Он прикрыл лицо Фрэнка Д. Брюса платком. Потом он повернулся
и вышел из кафетерия четкой, медленной походкой, как на параде.
На полпути к лифту он вынул из кобуры пистолет и вставил
дуло себе в рот. Звук выстрела был приглушенным и совсем не драматичным. Никто
из лежавших вокруг людей не обратил ни малейшего внимания. Очистители воздуха
быстро позаботились о маленьком облачке дыма. В кафетерии платок слетел с лица
Фрэнка Д. Брюса и медленно опустился на пол. Фрэнку Д. Брюсу, похоже, было все
равно, но Лен Крейтон все чаще и чаще стал смотреть на монитор и размышлять о
том, какого черта Билли не вытер суп с бровей бедняги, раз уж взялся за это
дело. Скоро, очень скоро, ему предстояло встретиться лицом к лицу с президентом
Соединенных Штатов, но суп, застывший на бровях у Фрэнка Д. Брюса, беспокоил
его больше. Куда больше.
Глава 22
Чернокожий Рэнделл Флегг шагал на юг шоссе № 51,
прислушиваясь к ночным звукам, обступившим эту узкую дорогу, которая рано или
поздно должна была вывести его из Айдахо в Неваду. Из Невады он может
отправиться куда угодно. Это была его страна, и никто не знал и не любил ее
больше, чем он. Он знал, что за час до восхода солнца он был где-то между
Грасмером и Ридлом, к Западу от Твин Фоле, но все еще к северу от резервации
Дак Вэли, расположенной на территории двух штатов.
Если вдали показывались огни приближающейся машины, он
сходил с обочины в высокую траву, во владения ночных жуков… И машина проезжала
мимо, и водитель, возможно, чувствовал легкий озноб, словно он попал в
воздушную яму, а его спящие жена и дети тревожно ворочались во сне, словно всем
им одновременно приснился один и тот же кошмар.
Он шел дальше, на юг по № 51, и стоптанные каблуки его
остроносых ковбойских ботинок цокали по покрытию — высокий человек
неопределенного возраста в вылинявших, дырявых джинсах и грубом пиджаке. Его
карманы были набиты до отказа разного рода сомнительной литературой. Темы были
самыми разнообразными: опасность от ядерных электростанций, роль международной
еврейской мафии в свержении дружественных правительств, совместная контрабанда
кокаина, осуществляемая ЦРУ и контрас, фермерские профсоюзы, Свидетели Иеговы
(Если ты можешь ответить «да» на все эти десять вопросов, то ты СПАСЕН!),
чернокожие за равенство армии, устав ку-клукс-клана. Все это было распихано у
него по карманам. На груди слева и справа на его пиджаке было две больших
пуговицы. На правой было изображено улыбающееся желтое лицо, а на левой —
свинья в полицейской шапочке. Пониже была надпись, выполненная красными
буквами, по которым стекали капли крови: «Как вам нравится свинина?»

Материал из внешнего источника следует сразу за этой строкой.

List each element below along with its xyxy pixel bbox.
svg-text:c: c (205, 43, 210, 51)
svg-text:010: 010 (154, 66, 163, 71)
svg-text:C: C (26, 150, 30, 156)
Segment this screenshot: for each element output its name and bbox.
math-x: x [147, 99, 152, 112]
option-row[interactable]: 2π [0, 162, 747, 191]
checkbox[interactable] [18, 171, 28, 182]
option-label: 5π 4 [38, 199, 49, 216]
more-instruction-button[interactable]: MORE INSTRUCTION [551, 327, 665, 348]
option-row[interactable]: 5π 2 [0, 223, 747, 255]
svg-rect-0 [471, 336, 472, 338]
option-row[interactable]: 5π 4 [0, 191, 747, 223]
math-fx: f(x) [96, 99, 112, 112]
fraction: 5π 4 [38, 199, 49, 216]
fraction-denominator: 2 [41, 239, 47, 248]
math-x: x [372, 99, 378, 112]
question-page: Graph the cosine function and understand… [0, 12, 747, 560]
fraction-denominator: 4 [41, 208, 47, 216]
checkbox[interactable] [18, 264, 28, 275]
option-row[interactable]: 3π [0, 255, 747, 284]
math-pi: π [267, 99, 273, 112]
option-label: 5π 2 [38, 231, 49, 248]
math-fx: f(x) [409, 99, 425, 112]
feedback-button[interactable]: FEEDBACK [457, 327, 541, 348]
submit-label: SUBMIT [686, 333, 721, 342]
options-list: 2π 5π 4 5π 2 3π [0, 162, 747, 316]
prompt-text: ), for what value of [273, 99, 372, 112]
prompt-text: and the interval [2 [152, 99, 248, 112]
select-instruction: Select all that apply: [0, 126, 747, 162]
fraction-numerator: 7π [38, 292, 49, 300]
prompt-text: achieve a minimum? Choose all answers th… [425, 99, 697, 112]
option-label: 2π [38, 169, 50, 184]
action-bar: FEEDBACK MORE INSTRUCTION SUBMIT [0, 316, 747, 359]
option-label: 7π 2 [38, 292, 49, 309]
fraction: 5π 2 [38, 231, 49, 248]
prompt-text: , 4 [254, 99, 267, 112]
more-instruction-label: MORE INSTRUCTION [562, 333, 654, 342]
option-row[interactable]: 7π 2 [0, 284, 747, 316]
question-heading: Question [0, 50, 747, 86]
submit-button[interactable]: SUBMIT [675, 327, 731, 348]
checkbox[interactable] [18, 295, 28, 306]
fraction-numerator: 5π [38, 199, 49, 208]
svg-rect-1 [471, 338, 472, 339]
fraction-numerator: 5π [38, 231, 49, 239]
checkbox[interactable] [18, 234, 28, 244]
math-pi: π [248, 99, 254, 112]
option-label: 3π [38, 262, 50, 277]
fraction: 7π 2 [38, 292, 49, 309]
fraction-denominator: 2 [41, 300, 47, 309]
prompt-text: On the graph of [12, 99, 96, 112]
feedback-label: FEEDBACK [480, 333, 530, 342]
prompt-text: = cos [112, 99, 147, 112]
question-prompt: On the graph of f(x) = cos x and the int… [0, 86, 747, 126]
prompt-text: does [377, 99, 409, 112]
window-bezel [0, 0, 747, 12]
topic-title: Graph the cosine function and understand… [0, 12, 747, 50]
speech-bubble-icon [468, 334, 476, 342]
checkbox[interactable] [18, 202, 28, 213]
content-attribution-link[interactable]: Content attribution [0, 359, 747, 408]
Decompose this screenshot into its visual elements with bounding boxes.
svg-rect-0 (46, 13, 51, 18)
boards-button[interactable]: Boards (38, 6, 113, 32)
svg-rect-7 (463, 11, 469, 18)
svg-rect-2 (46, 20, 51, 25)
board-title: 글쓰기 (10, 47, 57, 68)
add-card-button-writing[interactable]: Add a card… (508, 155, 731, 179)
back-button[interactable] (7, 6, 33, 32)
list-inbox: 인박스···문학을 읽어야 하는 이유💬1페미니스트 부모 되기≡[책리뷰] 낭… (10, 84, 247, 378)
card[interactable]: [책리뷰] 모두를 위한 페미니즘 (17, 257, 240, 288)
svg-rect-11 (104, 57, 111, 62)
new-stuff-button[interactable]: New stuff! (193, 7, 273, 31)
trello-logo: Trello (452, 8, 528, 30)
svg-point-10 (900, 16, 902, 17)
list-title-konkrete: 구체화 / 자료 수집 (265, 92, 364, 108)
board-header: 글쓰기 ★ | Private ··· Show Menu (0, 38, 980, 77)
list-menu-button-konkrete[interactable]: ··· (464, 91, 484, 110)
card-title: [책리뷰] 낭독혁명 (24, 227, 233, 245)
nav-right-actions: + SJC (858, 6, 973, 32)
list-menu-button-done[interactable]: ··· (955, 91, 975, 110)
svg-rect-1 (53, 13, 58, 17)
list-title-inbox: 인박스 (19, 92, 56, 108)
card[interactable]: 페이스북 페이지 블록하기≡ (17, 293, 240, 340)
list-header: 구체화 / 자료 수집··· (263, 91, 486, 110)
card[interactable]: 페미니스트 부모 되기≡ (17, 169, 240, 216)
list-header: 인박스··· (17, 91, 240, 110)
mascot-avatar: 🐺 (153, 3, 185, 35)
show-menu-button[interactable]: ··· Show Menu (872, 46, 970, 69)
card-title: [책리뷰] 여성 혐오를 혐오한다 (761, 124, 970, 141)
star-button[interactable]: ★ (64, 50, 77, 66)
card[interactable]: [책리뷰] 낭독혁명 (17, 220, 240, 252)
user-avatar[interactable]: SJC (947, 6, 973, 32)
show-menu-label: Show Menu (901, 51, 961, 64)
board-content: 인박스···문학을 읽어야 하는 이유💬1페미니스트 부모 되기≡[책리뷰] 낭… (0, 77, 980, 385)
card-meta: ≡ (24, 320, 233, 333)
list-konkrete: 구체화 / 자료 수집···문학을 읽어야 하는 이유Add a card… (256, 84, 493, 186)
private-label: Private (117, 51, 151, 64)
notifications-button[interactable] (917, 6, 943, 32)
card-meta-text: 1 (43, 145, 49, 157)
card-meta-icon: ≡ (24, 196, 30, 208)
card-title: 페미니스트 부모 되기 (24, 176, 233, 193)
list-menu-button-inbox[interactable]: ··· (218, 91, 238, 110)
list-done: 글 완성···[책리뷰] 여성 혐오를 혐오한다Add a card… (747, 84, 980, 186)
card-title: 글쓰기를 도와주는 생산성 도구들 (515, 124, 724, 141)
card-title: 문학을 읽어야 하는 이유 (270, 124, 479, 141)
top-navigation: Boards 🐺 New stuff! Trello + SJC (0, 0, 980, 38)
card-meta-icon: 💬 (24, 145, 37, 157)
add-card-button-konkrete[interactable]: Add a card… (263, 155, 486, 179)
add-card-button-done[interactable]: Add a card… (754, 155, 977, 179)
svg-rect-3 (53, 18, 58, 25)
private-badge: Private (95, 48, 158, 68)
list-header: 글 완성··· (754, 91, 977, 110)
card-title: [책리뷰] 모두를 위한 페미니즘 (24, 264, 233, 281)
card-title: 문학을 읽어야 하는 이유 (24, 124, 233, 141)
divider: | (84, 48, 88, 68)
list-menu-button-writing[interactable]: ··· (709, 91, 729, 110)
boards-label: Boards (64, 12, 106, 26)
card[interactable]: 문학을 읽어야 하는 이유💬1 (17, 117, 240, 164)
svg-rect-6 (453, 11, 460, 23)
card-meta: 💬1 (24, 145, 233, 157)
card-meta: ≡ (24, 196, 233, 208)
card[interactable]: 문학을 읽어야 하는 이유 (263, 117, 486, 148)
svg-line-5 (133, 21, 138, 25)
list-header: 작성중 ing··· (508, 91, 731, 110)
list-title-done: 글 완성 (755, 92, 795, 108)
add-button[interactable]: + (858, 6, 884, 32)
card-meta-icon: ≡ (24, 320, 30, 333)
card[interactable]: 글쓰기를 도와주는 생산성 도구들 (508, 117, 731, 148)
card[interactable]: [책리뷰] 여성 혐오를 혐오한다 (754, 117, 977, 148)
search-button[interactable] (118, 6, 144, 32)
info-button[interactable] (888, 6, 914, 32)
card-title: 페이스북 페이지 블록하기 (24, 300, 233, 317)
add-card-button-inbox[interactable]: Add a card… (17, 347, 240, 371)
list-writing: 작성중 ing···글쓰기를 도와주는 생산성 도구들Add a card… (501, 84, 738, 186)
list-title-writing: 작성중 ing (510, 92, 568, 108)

Лицо, а, возможно, и сердце его были исполнены зловещей
веселости. Это было лицо, излучающее ужасное притягательное тепло, лицо, при
виде которого усталые официантки в дорожных столовых вдребезги разбивали
стаканы, лицо, при виде которого маленькие дети врезались на своих трехколесных
велосипедах в дощатые заборы, а потом, рыдая, бежали к свои мамам с острыми
щепками, торчащими из коленей.
Вскоре он остановится на привал и проспит весь день,
проснувшись с наступлением вечера. Пока его ужин будет готовиться на небольшом
бездымном примусе, он будет читать — неважно, что. Возможно, слова из
какого-нибудь романа, а возможно — «Майн Кампф», комиксы или газетку общества
«Сыны Патриотов».
После ужина он вновь отправился в путь, наблюдая, обоняя и
слушая, как климат становится более засушливым, уничтожая все, вплоть до полыни
и перекати-поля, глядя на то, как горы начинают вылезать из земли, словно шипы
динозавра. Он был тромбом в поисках места, где бы застрять, осколком кости,
стремящимся пронзить нежный орган, одинокой обезумевшей клеткой, подыскивающей
себе дружка — они будут вместе вести домашнее хозяйство и выстроят для себя
небольшую, но уютную злокачественную опухоль.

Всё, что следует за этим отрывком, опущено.